Maybe the paper edition appears full of huckster images of hibiscus blooms the size of children’s heads. Impossibly purple iris are given glossy cover pages. Coupons, deals, free gifts are common distractions What fun! If the A-Z approach runs out of gas near fennel, maybe a catalog for a single plant arrives. Who knew there were so many beans? Urban gardeners do not fear winter, we are too much fun immersed in seed catalogs and visions of gardens to come. 

Crocodile tears

Make lists, notes, discover new plants to try. Gogi berries were a first for me last year and an instant success. No-where was it described that these ultra-beneficial berries guaranteed to add years of gardening have no taste or flavor? Dispel suspicion, yes, those grapes really do come in bushels of deliciousness. Come what may, I hope more catalogs filter through the do not send message. Like a secret vice, I welcome them just as I know it’s better to receive the online version.
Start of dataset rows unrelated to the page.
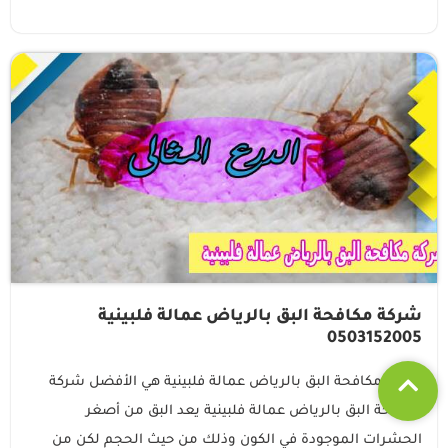
شركة مكافحة البق بالرياض عمالة فلبينية
0503152005
شركة مكافحة البق بالرياض عمالة فلبينية هي الأفضل شركة
مكافحة البق بالرياض عمالة فلبينية يعد البق من أصغر
الحشرات الموجودة في الكون وذلك من حيث الحجم لكن من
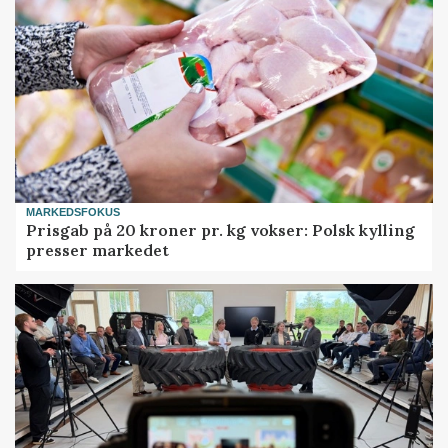
MARKEDSFOKUS
Prisgab på 20 kroner pr. kg vokser: Polsk kylling
presser markedet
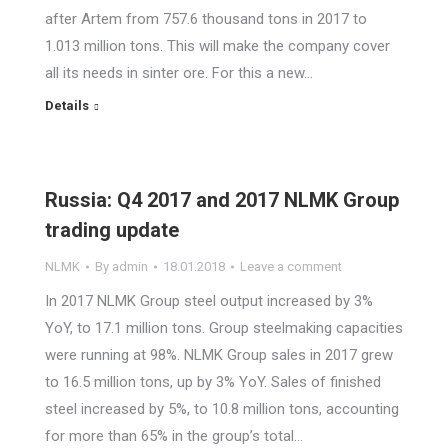
after Artem from 757.6 thousand tons in 2017 to
1.013 million tons. This will make the company cover
all its needs in sinter ore. For this a new…
Details
Russia: Q4 2017 and 2017 NLMK Group
trading update
NLMK
By
admin
18.01.2018
Leave a comment
In 2017 NLMK Group steel output increased by 3%
YoY, to 17.1 million tons. Group steelmaking capacities
were running at 98%. NLMK Group sales in 2017 grew
to 16.5 million tons, up by 3% YoY. Sales of finished
steel increased by 5%, to 10.8 million tons, accounting
for more than 65% in the group’s total…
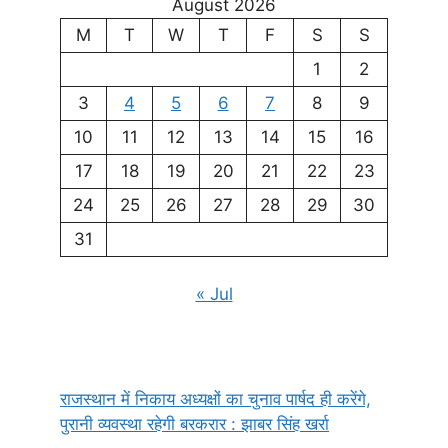
August 2026
M
T
W
T
F
S
S
1
2
3
4
5
6
7
8
9
10
11
12
13
14
15
16
17
18
19
20
21
22
23
24
25
26
27
28
29
30
31
« Jul
राजस्थान में निकाय अध्यक्षों का चुनाव पार्षद ही करेंगे,
पुरानी व्यवस्था रहेगी बरकरार : झाबर सिंह खर्रा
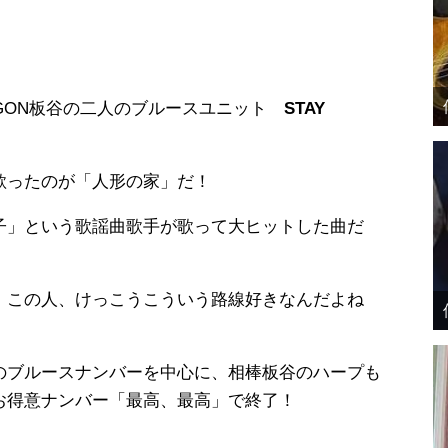
AGON板谷の二人のブルースユニット
STAY
歌ったのが「人形の家」だ！
子」という歌謡曲歌手が歌って大ヒットした曲だ
 この人、けっこうこういう路線好きなんだよね
のブルースナンバーを中心に、相棒板谷のハープも
お得意ナンバー「最高、最高」で終了！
My crocodile tears tell all.  

Leonard Moorehead is a life- long gardener. He practices organic-bio/dynamic gardening techniques in a side lot surrounded by city neighborhoods in Providence, RI. His adventures in composting, wood chips, manure, seaweed, hay and enormous amounts of leaves are minor distractions to the joy of cultivating the soil with flowers, herbs, vegetables, berries, and dwarf fruit tree.